無題(画像は10日にドイツ・ケルンで行われたテロへの抗議デモ)

トルコ・アンカラで行われた平和を求めるクルド人の集会をねらった爆弾テロで多くの死傷者が出ています。

クルド人が中心のHDP(人民民主党)共同代表のセラハッティン・デミルタシュの談話を送ります。






…………………

トルコ国家はマフィア、殺人部隊になった
http://www.internationalviewpoint.org/spip.php?article4251

 本日、平和のために集まっていたデモ参加者への大虐殺が起こった直後、人民民主党(HDP 六月の総選挙で大躍進し国会に進出したクルド人政党)のセラハッティン・デミルタシュ共同代表は、アンカラからイスタンブールに向かう前に記者団に対し、「爆弾攻撃は差し迫った休戦についての論議期間中に起こった」と語った。

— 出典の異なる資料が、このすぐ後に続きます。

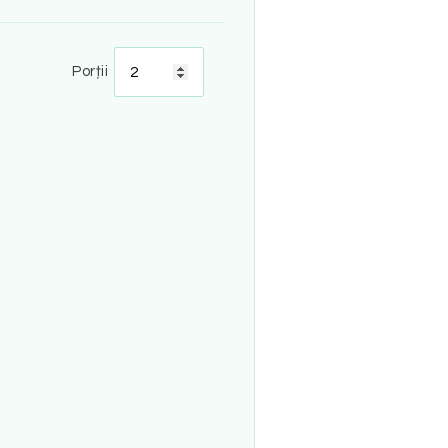
Porții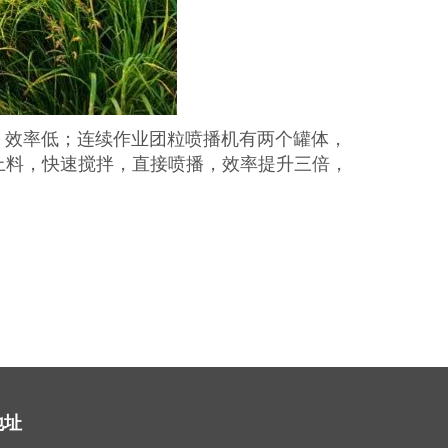
效率低；连续作业团粒喷播机有两个罐体，
上料，快速搅拌，直接喷播，效率提升三倍，
地址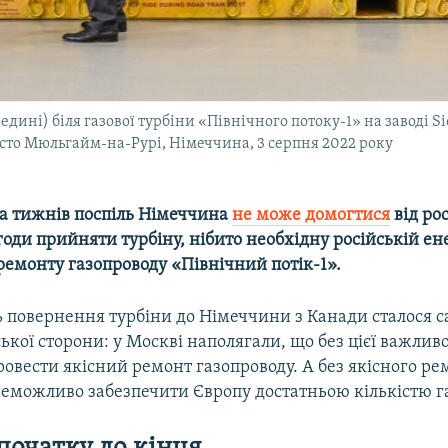
ні) біля газової турбіни «Північного потоку-1» на заводі Sie
істо Мюльгайм-на-Рурі, Німеччина, 3 серпня 2022 року
ка тижнів поспіль Німеччина
не може домогтися
від ро
оди прийняти турбіну, нібито необхідну російській е
ремонту газопроводу «Північний потік-1
»
.
ь повернення турбіни до Німеччини з Канади сталося с
ької сторони: у Москві наполягали, що без цієї важливо
овести якісний ремонт газопроводу. А без якісного ре
неможливо забезпечити Європу достатньою кількістю га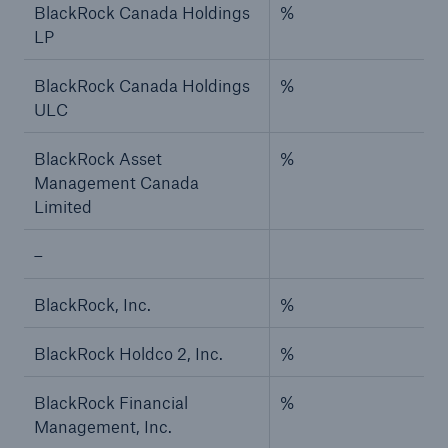
BlackRock Canada Holdings
%
LP
BlackRock Canada Holdings
%
ULC
BlackRock Asset
%
Management Canada
Limited
–
BlackRock, Inc.
%
BlackRock Holdco 2, Inc.
%
BlackRock Financial
%
Management, Inc.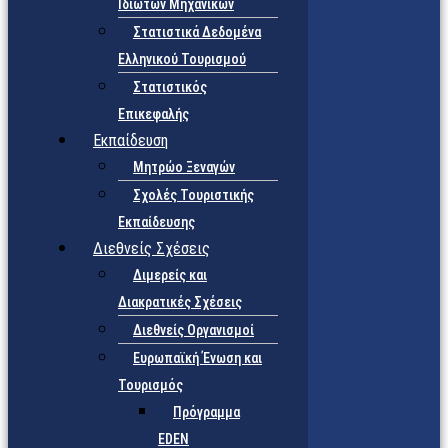
Ιδιωτών Μηχανικών
Στατιστικά Δεδομένα
Ελληνικού Τουρισμού
Στατιστικός
Επικεφαλής
Εκπαίδευση
Μητρώο Ξεναγών
Σχολές Τουριστικής
Εκπαίδευσης
Διεθνείς Σχέσεις
Διμερείς και
Διακρατικές Σχέσεις
Διεθνείς Οργανισμοί
Ευρωπαϊκή Ένωση και
Τουρισμός
Πρόγραμμα
EDEN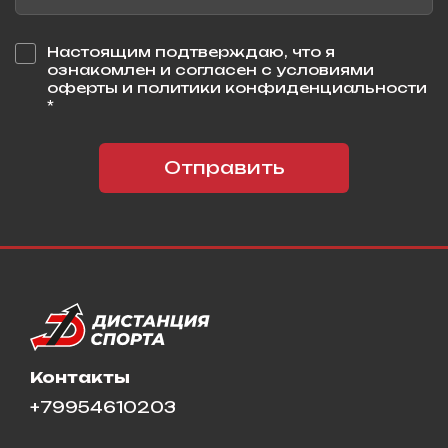
Настоящим подтверждаю, что я
ознакомлен и согласен с условиями
оферты и политики конфиденциальности
*
Отправить
Контакты
+79954610203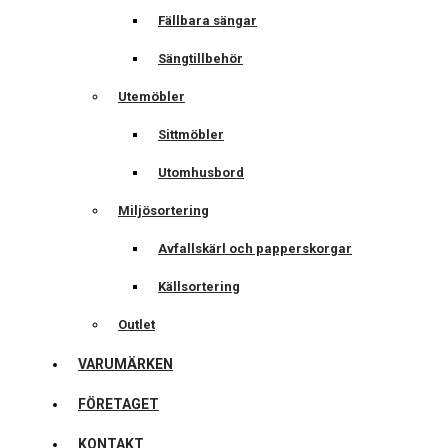
Fällbara sängar
Sängtillbehör
Utemöbler
Sittmöbler
Utomhusbord
Miljösortering
Avfallskärl och papperskorgar
Källsortering
Outlet
VARUMÄRKEN
FÖRETAGET
KONTAKT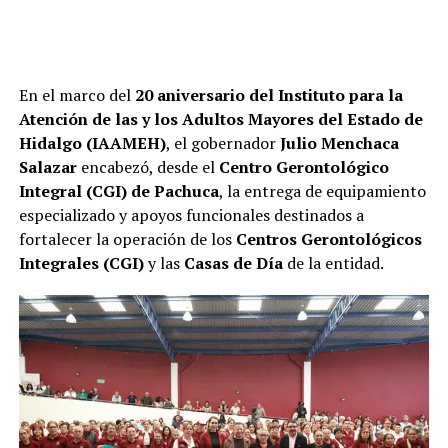
En el marco del
20 aniversario del Instituto para la
Atención de las y los Adultos Mayores del Estado de
Hidalgo (IAAMEH)
, el gobernador
Julio Menchaca
Salazar
encabezó, desde el
Centro Gerontológico
Integral (CGI) de Pachuca
, la entrega de equipamiento
especializado y apoyos funcionales destinados a
fortalecer la operación de los
Centros Gerontológicos
Integrales (CGI)
y las
Casas de Día
de la entidad.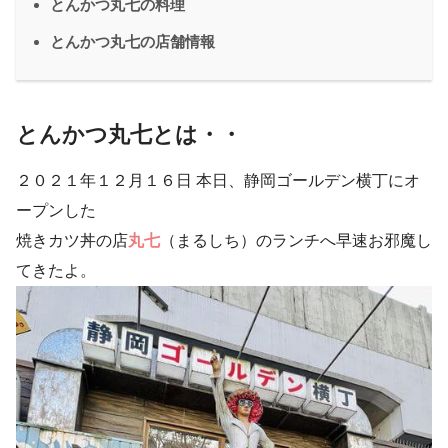
とんかつ丸七の料理
とんかつ丸七の店舗情報
とんかつ丸七とは・・
２０２１年１２月１６日 本日、静岡ゴールデン横丁にオ
ープンした
焼きカツ丼の店
丸七
（まるしち）のランチへ早速お邪魔し
てきたよ。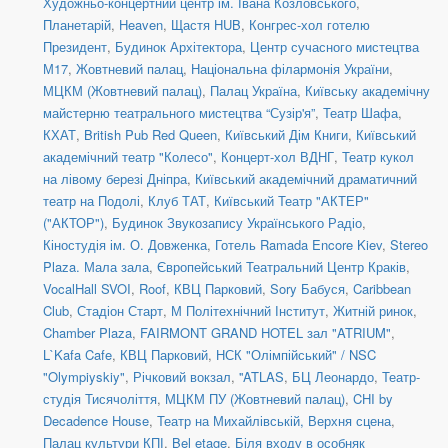
Художньо-концертний центр ім. Івана Козловського
,
Планетарій
,
Heaven
,
Щастя HUB
,
Конгрес-хол готелю
Президент
,
Будинок Архітектора
,
Центр сучасного мистецтва
М17
,
Жовтневий палац
,
Національна філармонія України
,
МЦКМ (Жовтневий палац)
,
Палац Україна
,
Київську академічну
майстерню театрального мистецтва “Сузір'я”
,
Театр Шафа
,
КХАТ
,
British Pub Red Queen
,
Київський Дім Книги
,
Київський
академічний театр "Колесо"
,
Концерт-хол ВДНГ
,
Театр кукол
на лівому березі Дніпра
,
Київський академічний драматичний
театр на Подолі
,
Клуб ТАТ
,
Київський Театр "АКТЕР"
("АКТОР")
,
Будинок Звукозапису Українського Радіо
,
Кіностудія ім. О. Довженка
,
Готель Ramada Encore Kiev
,
Stereo
Plaza. Мала зала
,
Європейський Театральний Центр Краків
,
VocalHall SVOI
,
Roof
,
КВЦ Парковий
,
Sory Бабуся
,
Caribbean
Club
,
Стадіон Старт
,
М Політехнічний Інститут
,
Житній ринок
,
Chamber Plaza
,
FAIRMONT GRAND HOTEL зал "ATRIUM"
,
L`Kafa Cafe
,
КВЦ Парковий
,
НСК "Олімпійський" / NSC
"Olympiyskiy"
,
Річковий вокзал
,
''ATLAS
,
БЦ Леонардо
,
Театр-
студія Тисячоліття
,
МЦКМ ПУ (Жовтневий палац)
,
CHI by
Decadence House
,
Театр на Михайлівській, Верхня сцена
,
Палац культури КПІ
,
Bel etage
,
Біля входу в особняк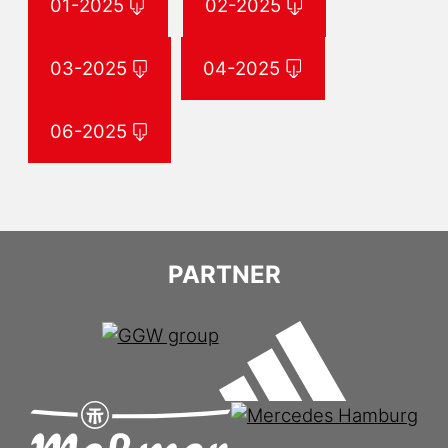
01-2025
02-2025
03-2025
04-2025
06-2025
PARTNER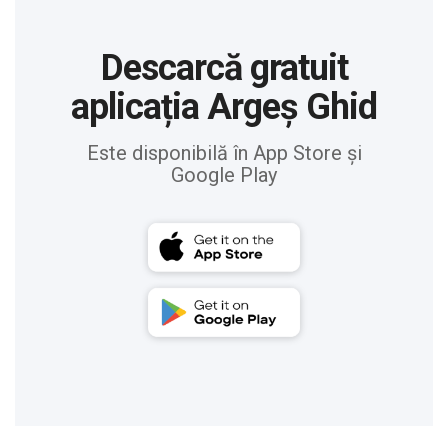
Descarcă gratuit
aplicația Argeș Ghid
Este disponibilă în App Store și
Google Play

 デミルタシュは「われわれは、マフィア、人殺し部隊という心性に取りつかれた国家に直面している」と述べた。(「インターナショナル・ビューポイント」編集部)



「救急車ではなく機動隊がやってきた」



 事件が起きた直後、警察は爆発の現場に催涙ガスを撃ち込んで襲撃し、救急車の接近を妨害したとデミルタシュは指摘し、トルコの首都の中心街で起きた殺人事件に動員されたのは救急車ではなく機動隊だった、と語った。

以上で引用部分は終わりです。